Friday, February 19, 2010

Tales from the front lines

I find myself reflecting a lot lately on what I have done over the years and the experiences that I have gained through fun/hardship/stress/enjoyment of this industry.

I thought I would take some time to do some stream of consciousness writing on my experiences in the animation world.

This is not meant to be historically accurate in anyway but simply what I can remember while writing.

My first job in animation was with a company called Crawley Films in Ottawa. This was 1986.  I was hired in the Ink and Paint department. In order to get the job I had to do a test to see if I could paint within the lines. Sounds kind of silly really but that was the gist of it. I guess I passed as I was hired the following day. I have some very fond memories of working there as well as many tales of stress and chaos. The lens of time has made these feel quite silly to me but at the time they were not so much fun.

I can’t remember the exact size of our department but I do remember that we were crammed into every available space that existed at the studio. There was people set up under the stairs, people in the hallway, long rows of flat desks surrounded with shelves that could house the multitude of cells that we had to work on. I remember a close and cramped world with the smell of bodies and paint with the loudness of headphones pouring out from all around me.

The walls and floor in our area was made only of particleboard in front of cinderblock. The heating system was wildly out of control and at one point we knocked a hole in the cinderblock wall to try and get more air in. In the middle of winter the temperature rose to above 100 degrees and we decided to hold a beach party in protest. Everyone showed up in bathing suits. 

There was a room near us that housed all the old film cans from the years of production that Crawley’s had done. The temperature in there was even more than where we were and at one point we discovered there were canisters of Nitrate films in the hole. Nitrate is a chemical that used to be part of film stock. It was discontinued in the 30’s due to it being a massive fire hazard. Once ignited, nitrate creates its own oxygen and cannot be put out until it is entirely consumed. Even in a vacuum.

I sat across from a guy who was a very vocal bigot/homophobe and didn’t care who knew. I would always get into massively heated arguments with him which I think he enjoyed. I don’t think anybody else did.

We were on minimum wage, which at the time was; I think $3.80 an hour. We had a weekly quota that we had to meet and if memory serves was something like 200 cells a week.  My wife and I (who was hired at the same time) would get out our Walkman and put on audio books that we got from the library. We would get into work around 8 and not leave till 5:30 – 6.  We loved it. At some point there was a bonus system created for those that could do above quota. Quota, of course was increased but the incentive was an extra 50 cents a cell.  Over a few weeks those that wanted to go balls out and paint as much as we could gravitated to one area and proceeded to make extra cash.

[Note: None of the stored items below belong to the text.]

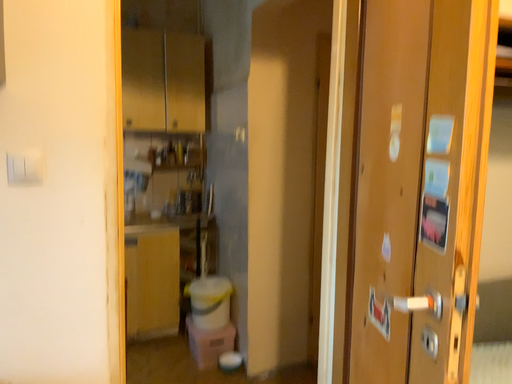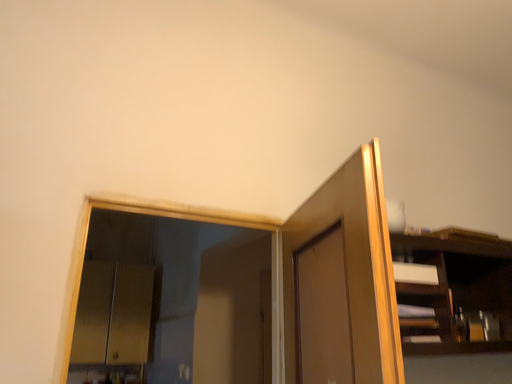 Question: How did the camera likely rotate when shooting the video?

Choices:
 (A) rotated downward
 (B) rotated upward

Answer: (B) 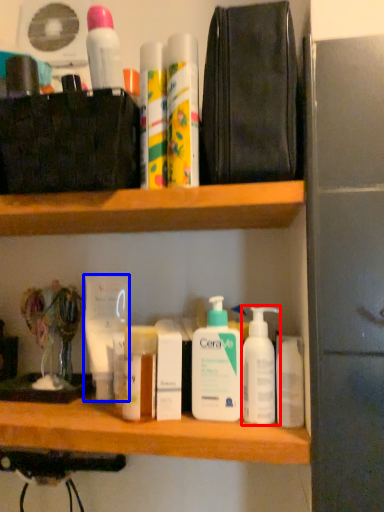 Question: Which object is further to the camera taking this photo, cleaning product (highlighted by a red box) or mouthwash (highlighted by a blue box)?

Choices:
 (A) cleaning product
 (B) mouthwash

Answer: (B) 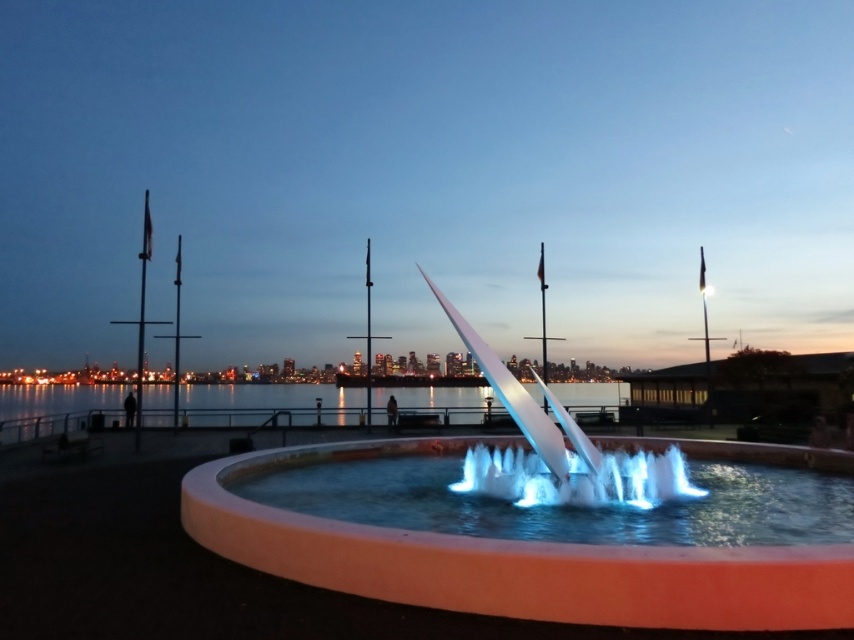 Question: Which object is positioned farthest from the white glossy fountain at center?

Choices:
 (A) translucent glass water at center
 (B) clear water at center

Answer: (B)

Question: Which object is closer to the camera taking this photo?

Choices:
 (A) white glossy fountain at center
 (B) translucent glass water at center

Answer: (A)

Question: Can you confirm if white glossy fountain at center is positioned below clear water at center?

Choices:
 (A) yes
 (B) no

Answer: (B)

Question: Which object appears closest to the camera in this image?

Choices:
 (A) translucent glass water at center
 (B) clear water at center

Answer: (A)

Question: Can you confirm if white glossy fountain at center is positioned to the right of translucent glass water at center?

Choices:
 (A) no
 (B) yes

Answer: (A)

Question: Can you confirm if white glossy fountain at center is positioned above clear water at center?

Choices:
 (A) yes
 (B) no

Answer: (A) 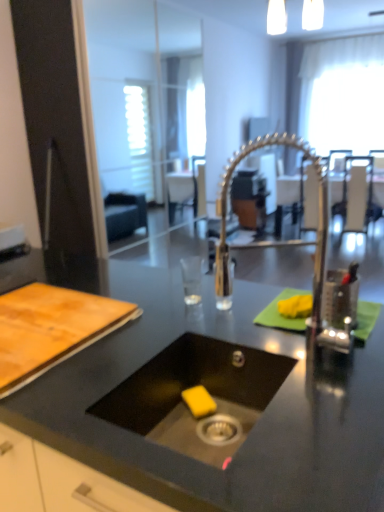 Question: Is black matte countertop at center wider than metallic silver chair at upper center, which is counted as the second chair, starting from the left?

Choices:
 (A) yes
 (B) no

Answer: (A)

Question: Can you confirm if black matte countertop at center is smaller than metallic silver chair at upper center, the 2th chair positioned from the right?

Choices:
 (A) yes
 (B) no

Answer: (B)

Question: Can you see black matte countertop at center touching metallic silver chair at upper center, which is counted as the second chair, starting from the left?

Choices:
 (A) yes
 (B) no

Answer: (B)

Question: Considering the relative positions of black matte countertop at center and metallic silver chair at upper center, the 2th chair positioned from the right, in the image provided, is black matte countertop at center to the right of metallic silver chair at upper center, the 2th chair positioned from the right, from the viewer's perspective?

Choices:
 (A) yes
 (B) no

Answer: (B)

Question: Is black matte countertop at center facing towards metallic silver chair at upper center, the 2th chair positioned from the right?

Choices:
 (A) yes
 (B) no

Answer: (A)

Question: From a real-world perspective, is black matte countertop at center below metallic silver chair at upper center, which is counted as the second chair, starting from the left?

Choices:
 (A) yes
 (B) no

Answer: (A)

Question: Considering the relative sizes of black matte countertop at center and white sheer curtain at upper right in the image provided, is black matte countertop at center wider than white sheer curtain at upper right?

Choices:
 (A) no
 (B) yes

Answer: (B)

Question: Can you confirm if black matte countertop at center is positioned to the right of white sheer curtain at upper right?

Choices:
 (A) no
 (B) yes

Answer: (A)

Question: Is black matte countertop at center touching white sheer curtain at upper right?

Choices:
 (A) yes
 (B) no

Answer: (B)

Question: From a real-world perspective, is black matte countertop at center on white sheer curtain at upper right?

Choices:
 (A) yes
 (B) no

Answer: (B)

Question: From the image's perspective, is black matte countertop at center located beneath white sheer curtain at upper right?

Choices:
 (A) yes
 (B) no

Answer: (A)

Question: Is black matte countertop at center smaller than white sheer curtain at upper right?

Choices:
 (A) no
 (B) yes

Answer: (A)

Question: Can you confirm if metallic silver chair at upper center, which is counted as the second chair, starting from the left, is smaller than metallic silver chair at center, the third chair from the right?

Choices:
 (A) yes
 (B) no

Answer: (B) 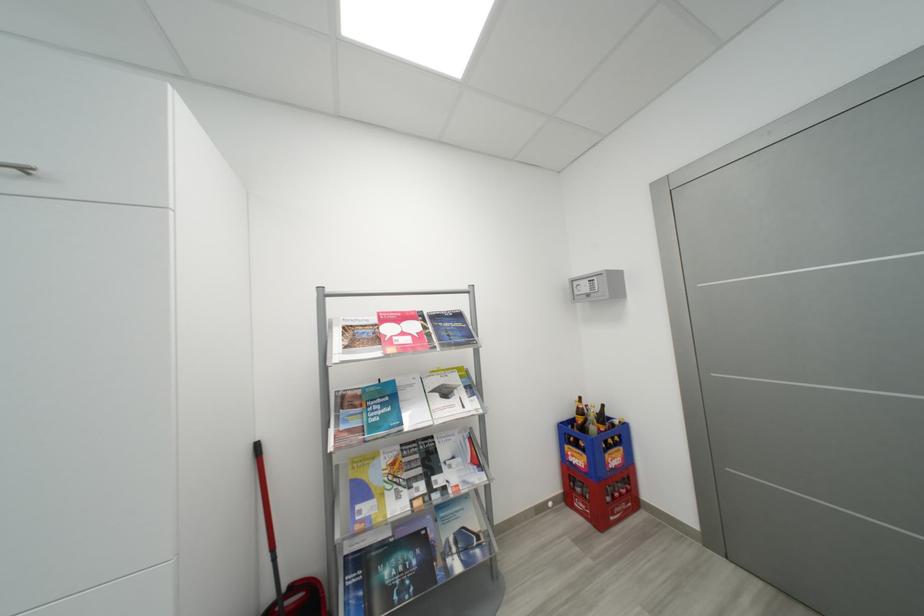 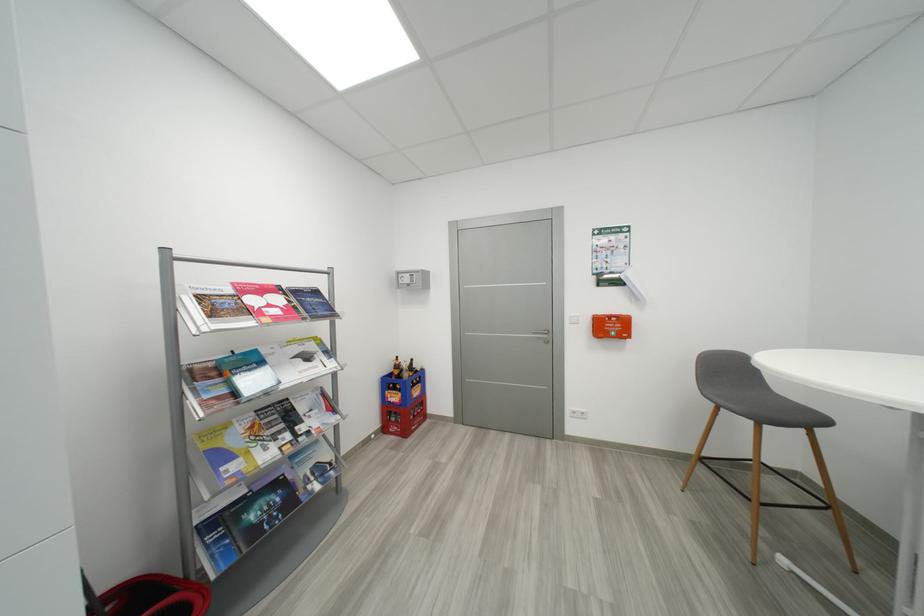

This was not a big % of the people but enough that we were able to help meet deadlines. Of course the deadlines would constantly shorten from week to week and we started working longer and longer hours. At one point I started cranking out over 600 cells a week. My wife was even faster.  I had my desk surrounded with shelves like a little fort. This was on a project called Yse the Magnificent.  I am sure few people have heard of it since it was never completed.

To this day I don’t have the facts as to what happened. It was a co production and somewhere along the line money ran out and cash became scarce. Our checks started to bounce. People started to leave but many of us stayed. Not sure why other than personal pride. I remember there were a couple of people that threatened to go to the paper and start some investigations. At one point the studio owner showed up with, quite literally a couple of garbage bags full of cash to hand out to those in greatest need. Morale was low.

We fell behind in all departments. On a Thursday a second team was hired in ink and paint to try and make up time. Some 40 people I think. On the Friday they were all let go.

 Despite what it may sound like I have very fond memories of all those that worked at the studio. I remember how personable everyone was in each department, as I would go around and learn more about what they did.  Any chance I could I would find ways to do something else to help the show along. I loved the fact that everything was done in one place and the talent behind each job was incredible.

I can’t remember exactly how it all ended only that we stopped and the doors were locked. I was lucky in that I was only out about 2 paychecks worth of cash. Others were far worse off. This was my first taste of working in a studio environment. Bloodied, tired and depressed I immediately did the only sensible thing that I could think of. I applied for work at Hinton Studios. But that is a story for another time.